No manager has a divine right to keep his job

The argument nobody dares to make – what if Leicester were too loyal to Claudio Ranieri?

In the few days after Claudio Ranieri was sacked by Leicester, I was caught up with the same emotions as pretty much everyone else. ‘Did the biggest Cinderella story in the history of sport mean nothing to the greedy owners?’ etc.

But let me put forward the complete opposite view, devoid of sentiment. Maybe Claudio Ranieri should have been sacked sooner. And not just sooner, straight after he won the title.

When they won the league, the opportunity Leicester were presented with – which admittedly Ranieri presented them with – was the chance to become a top European club. In the summer, Leicester could have competed with all but the absolute crème de la crème of the continent to sign the game’s biggest stars.

The club’s owners could have built a dynasty if they had just put aside their better instincts.

Ditch Ranieri and get in a manager with the contacts to attract football’s top players. And don’t just apply that approach to the manager. Jamie Vardy was 29 when he won the league. If Arsenal wanted him let them have him. Captain Wes Morgan was 32.

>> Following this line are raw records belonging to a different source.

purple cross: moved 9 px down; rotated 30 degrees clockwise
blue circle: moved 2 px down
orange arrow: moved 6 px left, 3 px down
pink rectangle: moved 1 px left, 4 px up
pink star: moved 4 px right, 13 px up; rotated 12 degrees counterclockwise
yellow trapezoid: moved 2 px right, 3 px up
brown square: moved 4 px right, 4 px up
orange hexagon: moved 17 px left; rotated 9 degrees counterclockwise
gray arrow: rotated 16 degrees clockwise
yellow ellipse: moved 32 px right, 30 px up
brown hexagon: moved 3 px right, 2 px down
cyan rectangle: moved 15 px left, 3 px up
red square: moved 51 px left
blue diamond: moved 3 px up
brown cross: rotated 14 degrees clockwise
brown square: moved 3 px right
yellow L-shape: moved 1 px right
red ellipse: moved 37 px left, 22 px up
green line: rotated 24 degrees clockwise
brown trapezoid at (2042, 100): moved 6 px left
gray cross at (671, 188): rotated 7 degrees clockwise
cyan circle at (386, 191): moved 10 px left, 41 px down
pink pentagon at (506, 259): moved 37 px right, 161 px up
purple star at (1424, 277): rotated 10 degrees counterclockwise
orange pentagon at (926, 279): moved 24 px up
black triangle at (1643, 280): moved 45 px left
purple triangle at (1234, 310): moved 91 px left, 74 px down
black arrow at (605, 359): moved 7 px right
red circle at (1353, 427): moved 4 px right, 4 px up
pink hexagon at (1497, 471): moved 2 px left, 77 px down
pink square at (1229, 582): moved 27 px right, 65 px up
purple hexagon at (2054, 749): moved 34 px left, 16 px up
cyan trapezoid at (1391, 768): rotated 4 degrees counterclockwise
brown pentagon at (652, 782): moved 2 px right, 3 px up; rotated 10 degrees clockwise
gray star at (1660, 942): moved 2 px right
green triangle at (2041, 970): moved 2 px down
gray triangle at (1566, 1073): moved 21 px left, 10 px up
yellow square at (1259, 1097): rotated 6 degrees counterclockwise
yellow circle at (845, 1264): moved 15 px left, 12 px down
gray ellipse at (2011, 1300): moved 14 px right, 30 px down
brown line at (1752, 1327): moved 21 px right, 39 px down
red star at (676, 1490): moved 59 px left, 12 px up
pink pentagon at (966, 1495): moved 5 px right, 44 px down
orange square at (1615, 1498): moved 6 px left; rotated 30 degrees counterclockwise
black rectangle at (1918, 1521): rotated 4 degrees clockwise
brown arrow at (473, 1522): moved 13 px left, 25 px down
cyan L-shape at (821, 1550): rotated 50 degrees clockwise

N’Golo Kante was only 24. Who cares if he wants to leave, you don’t sell him for a third of his market value just because you think you owe it to him.

Maybe I can see this side of the coin more than others because I support a club that is leading the unsentimental sacking revolution. Three months after Watford got promoted, the club turned up at Everton on the first day of the Premier League season with a new manager and six new signings in the starting line-up.

Then last summer, that manager was also controversially sacked. The result is that the team that got Watford promoted has been immortalised in the minds of supporters and the team that has kept the club away from relegation trouble is arguably much less popular than it should be. But nevertheless the owners achieved what they set out to achieve.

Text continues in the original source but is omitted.